What ever happened to the micro school experiment of the Covid days?

Anonymous

Did anyone keep the small pods going? If so, why? If not, why not? Minus the Covid, does anyone believe that they could offer a niche alternative in the near future? Thanks.
Anonymous
Isn’t this the future of homeschooling? States giving parents direct funding to allow their kids to enroll in pods for full time schooling?
Anonymous
I think that micro schools make it even more obvious to parents when kids are ahead or behind and which kids are getting more resources. It's one thing to be ahead and underserved in a big overcrowded school but feel like no one else is getting what they need. But to be paying for a group of 2-3 kids and realize that one kid (who's also your friend or neighbor) is getting way more than their share of resources because they're on the struggle bus probably made microschool unsustainable for parents.

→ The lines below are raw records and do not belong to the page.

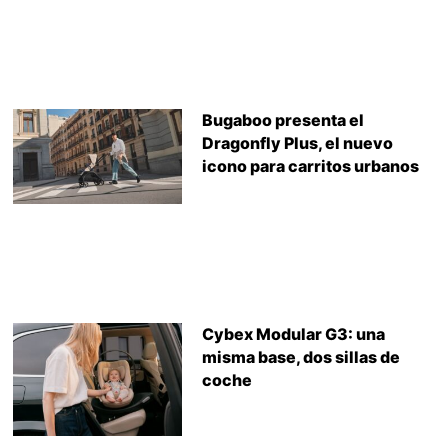
Bugaboo presenta el
Dragonfly Plus, el nuevo
icono para carritos urbanos
Cybex Modular G3: una
misma base, dos sillas de
coche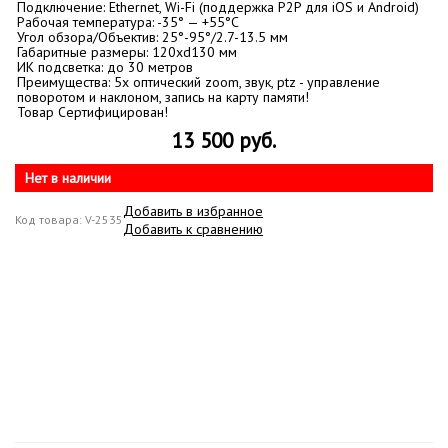
Подключение: Ethernet, Wi-Fi (поддержка P2P для iOS и Android)
Рабочая температура: -35° — +55°C
Угол обзора/Объектив: 25°-95°/2.7-13.5 мм
Габаритные размеры: 120хd130 мм
ИК подсветка: до 30 метров
Преимущества: 5x оптический zoom, звук, ptz - управление
поворотом и наклоном, запись на карту памяти!
Товар Сертифицирован!
13 500 руб.
Нет в наличии
Добавить в избранное
Код товара: V-2535
Добавить к сравнению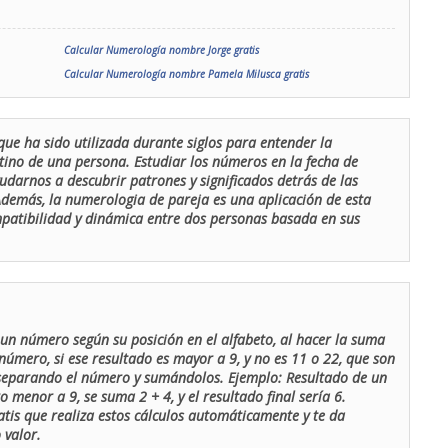
Calcular Numerología nombre Jorge gratis
Calcular Numerología nombre Pamela Milusca gratis
que ha sido utilizada durante siglos para entender la
stino de una persona. Estudiar los números en la fecha de
udarnos a descubrir patrones y significados detrás de las
 Además, la numerologia de pareja es una aplicación de esta
ompatibilidad y dinámica entre dos personas basada en sus
un número según su posición en el alfabeto, al hacer la suma
número, si ese resultado es mayor a 9, y no es 11 o 22, que son
 separando el número y sumándolos. Ejemplo: Resultado de un
menor a 9, se suma 2 + 4, y el resultado final sería 6.
atis que realiza estos cálculos automáticamente y te da
 valor.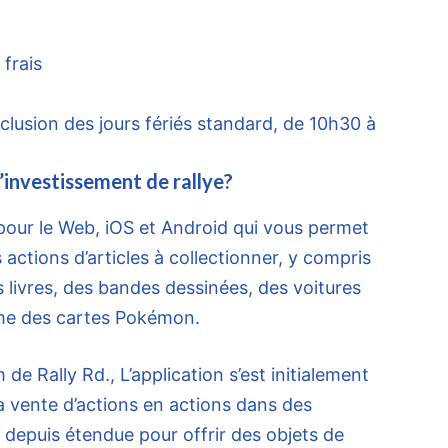
frais
xclusion des jours fériés standard, de 10h30 à
d’investissement de rallye?
pour le Web, iOS et Android qui vous permet
actions d’articles à collectionner, y compris
s livres, des bandes dessinées, des voitures
me des cartes Pokémon.
e Rally Rd., L’application s’est initialement
la vente d’actions en actions dans des
t depuis étendue pour offrir des objets de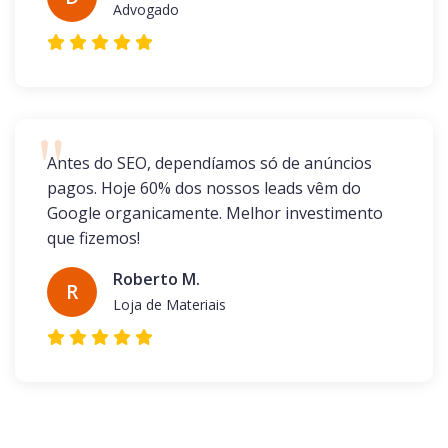
Advogado
Antes do SEO, dependíamos só de anúncios
pagos. Hoje 60% dos nossos leads vêm do
Google organicamente. Melhor investimento
que fizemos!
Roberto M.
R
Loja de Materiais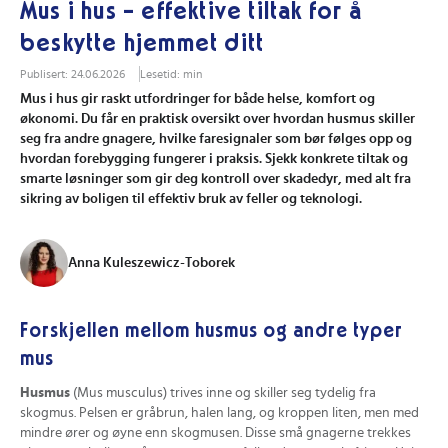
Mus i hus - effektive tiltak for å
beskytte hjemmet ditt
Publisert: 24.06.2026
Lesetid: min
Mus i hus gir raskt utfordringer for både helse, komfort og
økonomi. Du får en praktisk oversikt over hvordan husmus skiller
seg fra andre gnagere, hvilke faresignaler som bør følges opp og
hvordan forebygging fungerer i praksis. Sjekk konkrete tiltak og
smarte løsninger som gir deg kontroll over skadedyr, med alt fra
sikring av boligen til effektiv bruk av feller og teknologi.
Anna Kuleszewicz-Toborek
Forskjellen mellom husmus og andre typer
mus
Husmus
(Mus musculus) trives inne og skiller seg tydelig fra
skogmus. Pelsen er gråbrun, halen lang, og kroppen liten, men med
mindre ører og øyne enn skogmusen. Disse små gnagerne trekkes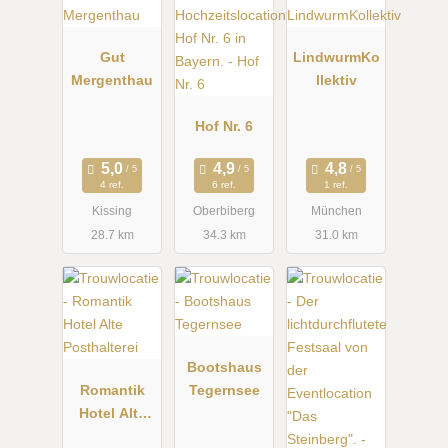
Gut
LindwurmKo
Mergenthau
llektiv
Hof Nr. 6
4 ref.
6 ref.
1 ref.
Kissing
Oberbiberg
München
28.7 km
34.3 km
31.0 km
Bootshaus
Romantik
Tegernsee
Hotel Alte
Posthalterei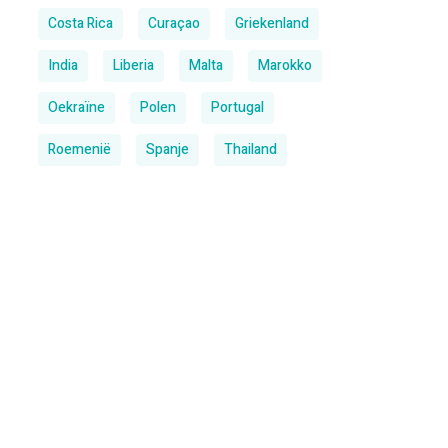
Costa Rica
Curaçao
Griekenland
India
Liberia
Malta
Marokko
Oekraïne
Polen
Portugal
Roemenië
Spanje
Thailand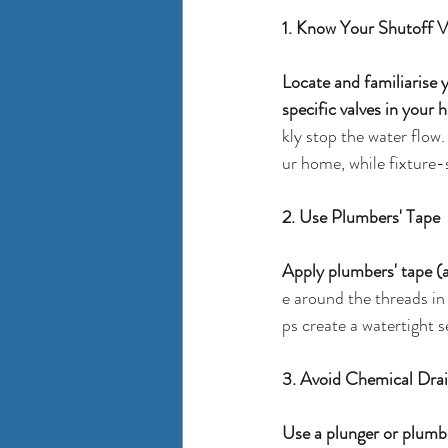
1. Know Your Shutoff V
Locate and familiarise 
specific valves in your 
kly stop the water flow.
ur home, while fixture-s
2. Use Plumbers' Tape
Apply 
plumbers' tape
 (
e around the threads in 
ps create a watertight s
3. Avoid Chemical Dra
Use a plunger or plumbe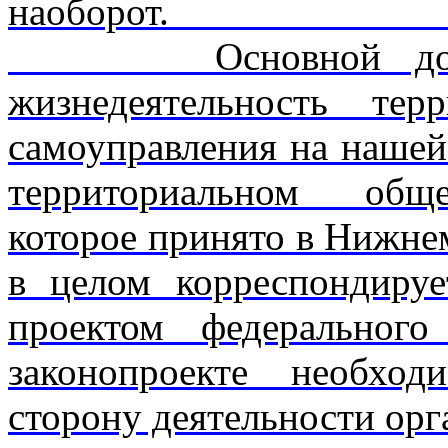
на
Основной докумен
жизнедеятельность тер­
самоуправления на нашей
территориальном обще
которое принято в Нижнем
в целом корреспондируе
проектом федерального
законопроекте необхо
сторону деятельн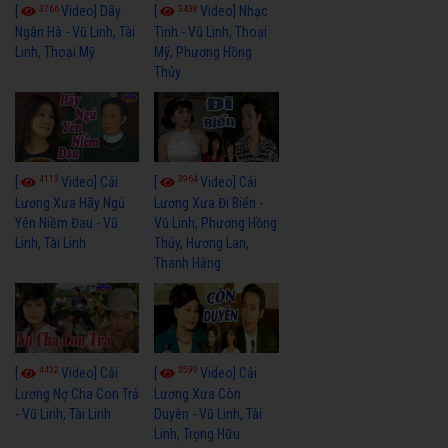
3766
3438
[
Video] Dãy
[
Video] Nhạc
Ngân Hà - Vũ Linh, Tài
Tình - Vũ Linh, Thoại
Linh, Thoại Mỹ
Mỹ, Phương Hồng
Thủy
4113
3964
[
Video] Cải
[
Video] Cải
Lương Xưa Hãy Ngủ
Lương Xưa Đi Biển -
Yên Niềm Đau - Vũ
Vũ Linh, Phương Hồng
Linh, Tài Linh
Thủy, Hương Lan,
Thanh Hằng
4432
3599
[
Video] Cải
[
Video] Cải
Lương Nợ Cha Con Trả
Lương Xưa Còn
- Vũ Linh, Tài Linh
Duyên - Vũ Linh, Tài
Linh, Trọng Hữu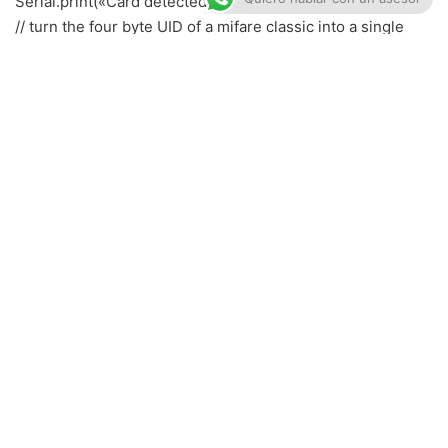
Serial.print(«Card detected #»);
// turn the four byte UID of a mifare classic into a single
variable #
cardidentifier = uid[3];
cardidentifier <<= 8; cardidentifier |= uid[2];
cardidentifier <<= 8; cardidentifier |= uid[1];
cardidentifier <<= 8; cardidentifier |= uid[0];
Serial.println(cardidentifier);
if (cardidentifier == 170923268) { //AQUI actualizar el
código identificaros de tu Tag RFID
Keyboard.write(‘m’); //Actualizar aquí los caracteres de tu
contraseña!
Keyboard.write(‘y’);
Keyboard.write(‘p’);
Keyboard.write(‘a’);
Keyboard.write(‘s’);
Keyboard.write(‘s’);
Keyboard.write(‘w’);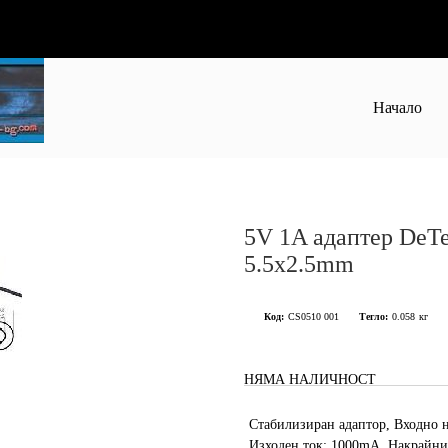
Начало
5V 1A адаптер DeT
5.5x2.5mm
Код:
CS0510 001
Тегло:
0.058
кг
НЯМА НАЛИЧНОСТ
Стабилизиран адаптор, Входно 
Изходен ток: 1000mA, Накрайник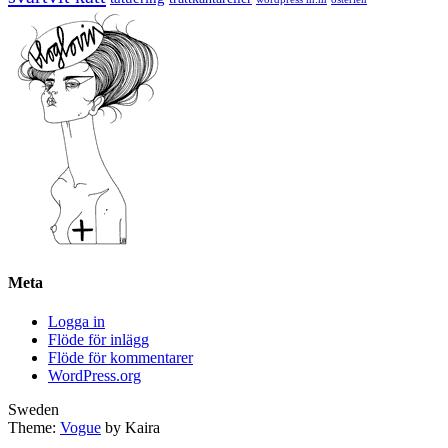
Meta
Logga in
Flöde för inlägg
Flöde för kommentarer
WordPress.org
Sweden
Theme:
Vogue
by Kaira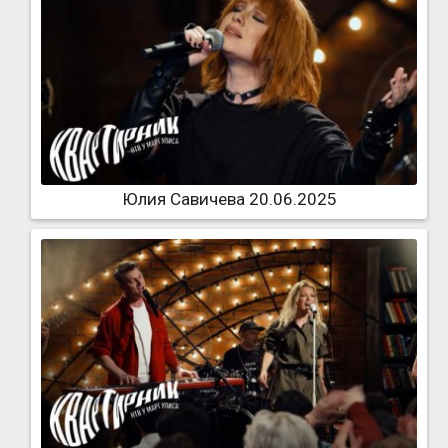
Юлия Савичева 20.06.2025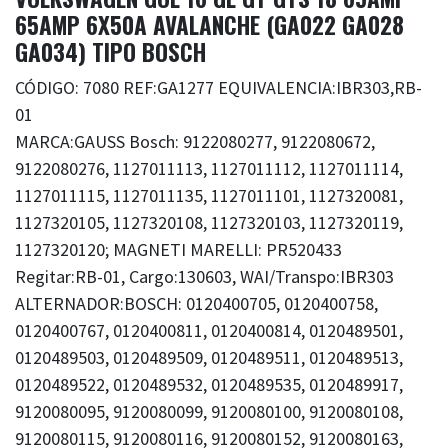
65AMP 6X50A AVALANCHE (GA022 GA028
GA034) TIPO BOSCH
CÓDIGO: 7080 REF:GA1277 EQUIVALENCIA:IBR303,RB-
01
MARCA:GAUSS Bosch: 9122080277, 9122080672,
9122080276, 1127011113, 1127011112, 1127011114,
1127011115, 1127011135, 1127011101, 1127320081,
1127320105, 1127320108, 1127320103, 1127320119,
1127320120; MAGNETI MARELLI: PR520433
Regitar:RB-01, Cargo:130603, WAI/Transpo:IBR303
ALTERNADOR:BOSCH: 0120400705, 0120400758,
0120400767, 0120400811, 0120400814, 0120489501,
0120489503, 0120489509, 0120489511, 0120489513,
0120489522, 0120489532, 0120489535, 0120489917,
9120080095, 9120080099, 9120080100, 9120080108,
9120080115, 9120080116, 9120080152, 9120080163,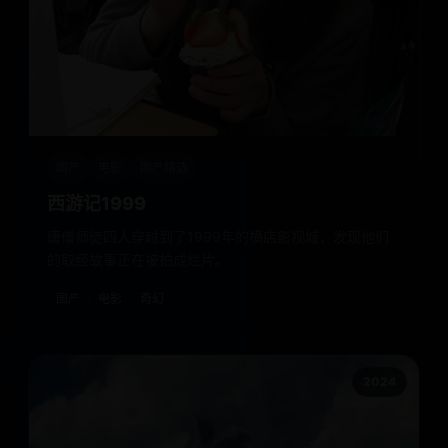
国产
电影
国产精选
西游记1999
唐僧师徒四人穿越到了1999年的横店影视城，发现他们
的取经故事正在被拍成烂片。
国产
电影
奇幻
2024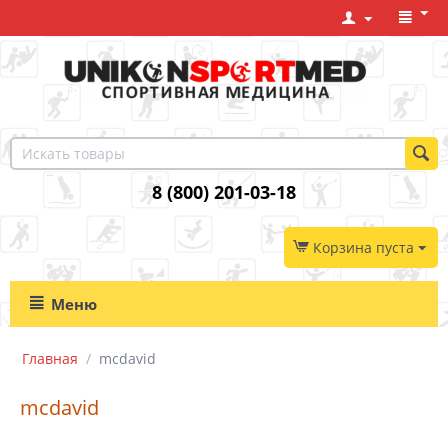
8 (800) 201-03-18
Корзина пуста
Меню
Главная
/
mcdavid
mcdavid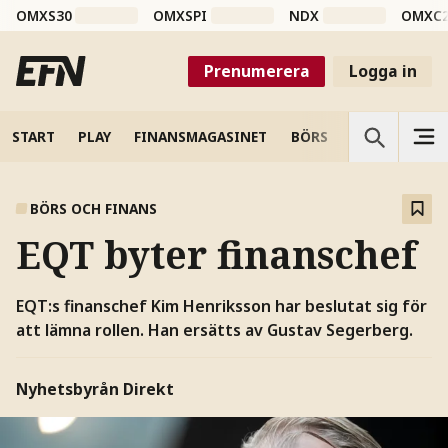
OMXS30
OMXSPI
NDX
OMXC
Prenumerera
Logga in
START
PLAY
FINANSMAGASINET
BÖRS
VETENSKAP
BÖRS OCH FINANS
EQT byter finanschef
EQT:s finanschef Kim Henriksson har beslutat sig för
att lämna rollen. Han ersätts av Gustav Segerberg.
Nyhetsbyrån Direkt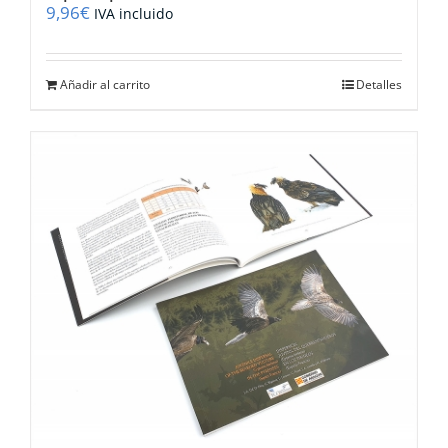
9,96
€
IVA incluido
Añadir al carrito
Detalles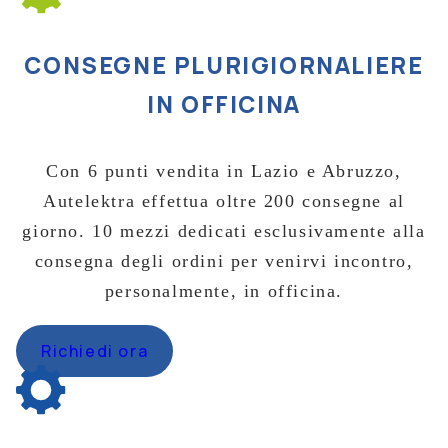
CONSEGNE PLURIGIORNALIERE
IN OFFICINA
Con 6 punti vendita in Lazio e Abruzzo,
Autelektra effettua oltre 200 consegne al
giorno. 10 mezzi dedicati esclusivamente alla
consegna degli ordini per venirvi incontro,
personalmente, in officina.
Richiedi ora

I know a lot of people who stuck with permanent homeschooling and virtual schooling, but no one who stuck with micro schooling past the end of 20-21. All of the little yard/advertisement signs for random micro school startups that kept popping up through 2022 seem to have finally disappeared for good.
Anonymous
Most were child care using the regular school curriculum.
Anonymous
Anonymous wrote:Isn’t this the future of homeschooling? States giving parents direct funding to allow their kids to enroll in pods for full time schooling?


I’m in a state that has universal vouchers and I’m seeing this. Microschools will directly advertise that they take the voucher money. I know a couple kids in them and they were homeschooled before joining the micro school.

The families that I knew who formed learning pods during Covid have all returned to public school. Those were creative solutions to allow both parents to continue working outside the home while their young kids were in remote school. I don’t think they ever intended to continue.
Anonymous
Anonymous wrote:I think that micro schools make it even more obvious to parents when kids are ahead or behind and which kids are getting more resources. It's one thing to be ahead and underserved in a big overcrowded school but feel like no one else is getting what they need. But to be paying for a group of 2-3 kids and realize that one kid (who's also your friend or neighbor) is getting way more than their share of resources because they're on the struggle bus probably made microschool unsustainable for parents.

I know a lot of people who stuck with permanent homeschooling and virtual schooling, but no one who stuck with micro schooling past the end of 20-21. All of the little yard/advertisement signs for random micro school startups that kept popping up through 2022 seem to have finally disappeared for good.


lol ok. Sorry you are mad that other kids get help - some day your kid may need more than “his share” of the resources.

The incredible selfishness of parents never ceases to amaze. I bet you were crying about how schools needed to stay closed during COVID yet also crying about how your pod was unfair to your “advanced” child.